As we journeyed deeper into the countryside, India spoke to us of the ancient secrets hidden in her bosom and we grew more and more glad that we were being allowed to see things which very few people outside the local inhabitants had seen. We were in effect tracing the path that Philip's foreman had taken in his quest for lotus pond. He was in fact our escort on this journey as the road was well known to him. He first took us to a lovely white lotus pond that due to the rains of the previous hours had filled up. The wide plate like leaves held glistening diamond like drops of water at their center while above them hovered the pure white lotus blossoms which had just opened with daybreak.
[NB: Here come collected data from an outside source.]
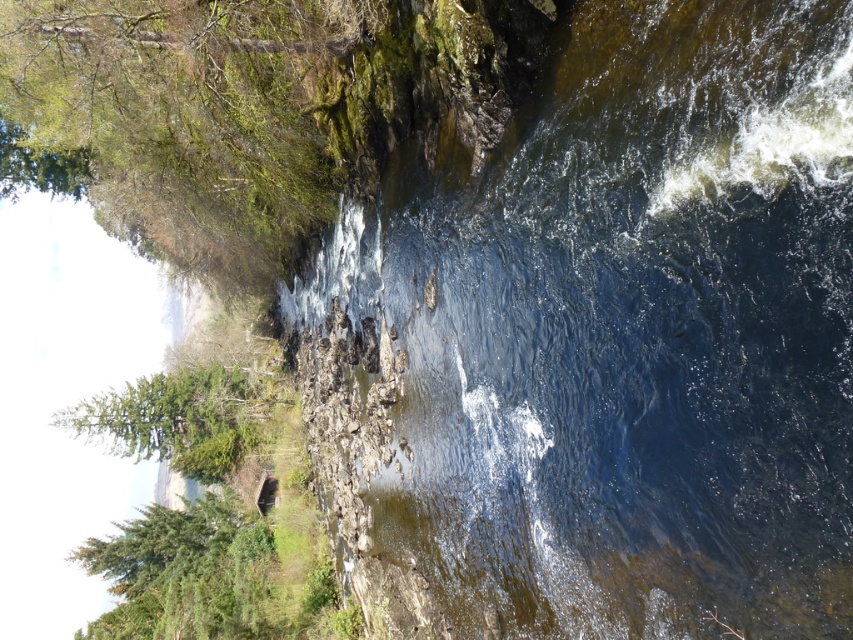 You are standing at the edge of the river and want to place a small decorative rock at each of the two points mentioned. Which point, point (200,602) or point (119,438), is closer to you where you can place the rock without needing to move further away?

Point (200,602) is closer to the viewer than point (119,438), so you can place the rock there without moving further away.

You are standing on the rocky shoreline and want to plant a new green matte tree between the green matte tree at lower left and the green matte tree at left. Considering their widths, which tree should you place the new tree closer to?

Since the green matte tree at lower left is wider than the green matte tree at left, you should place the new tree closer to the narrower green matte tree at left to maintain balance.

What is the 2D coordinate of the clear water at center in the image?

A: The clear water at center is located at the 2D coordinate point of (625, 336).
It was a wild and lovely scene with only the few of us in the vicinity to enjoy it. The soft ethereal fragrance of these botanical wonders permeated the atmosphere. On the road behind us a simple village priest was quietly passing on his way to the temple with several elegant lotus blossoms in hand to make as an offering. It was a scene not to be forgotten.
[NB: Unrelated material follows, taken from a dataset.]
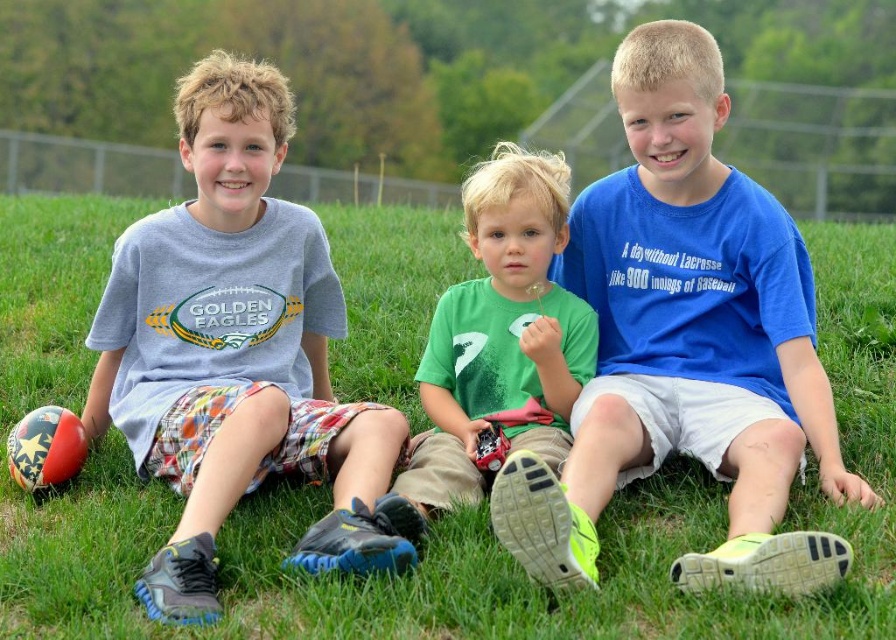 Locate an element on the screen. The height and width of the screenshot is (640, 896). green grass at center is located at coordinates (431, 522).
Our kind guide then told us that he wished to show us another pond deeper in the interior. At one place our driver had to bravely plunge into a swift shallow current of water that swept across the road as an overflow from the rains. We rocked back and forth but made it safely to the other side. Otherwise we would have been swept into the nearby creek bed. All of these small adventures added to the uniqueness of our journey.

The car halted at a small village where we were immediately joined by a group of children. These delightful and innocent souls became my guide to a nearby pond which had many beautiful white lotus blossoms blooming. They laughed and played along the way but were very careful in guiding me over damp and swampy areas. Several children took my hand so that I would not fall. It was a totally wonderful and sweet experience, an experience from another world where simplicity and companionship ruled the day.

One of the people who was traveling with us entered the ponds with a wicker basket and gathered several dozen of the perfect lotus blossoms. It is difficult to describe the impact these splendid creations have upon the heart and mind. It is no wonder that sages of many countries have used them as a symbol of enlightenment and perfection because they not only have the most exquisite form but from their golden heart radiates a delictable aroma that moves ones inner being in a strange and mysterious way.

The morning was well advanced by this time and we needed to turn around and begin our journey back to Bangalore. On the way home we briefly visited several other ponds which the local people told us about. The day's events were filled with deep meaning for me. I began to understand that no such project simply happens. It is the result of many people working in different capacities with a shared vision. Nature must first giver her blessing and only then can something of lasting merit evolve. The fact that the work had begun was in itself a sign to go forward. The need for patience in such endeavors is an absolute must. Of even greater importance is to create an environment where each person can apply their skills and talents to the fullest. If greed enters the picture at this stage then the doors of creativity which are most required to bring such a project to fruition may close.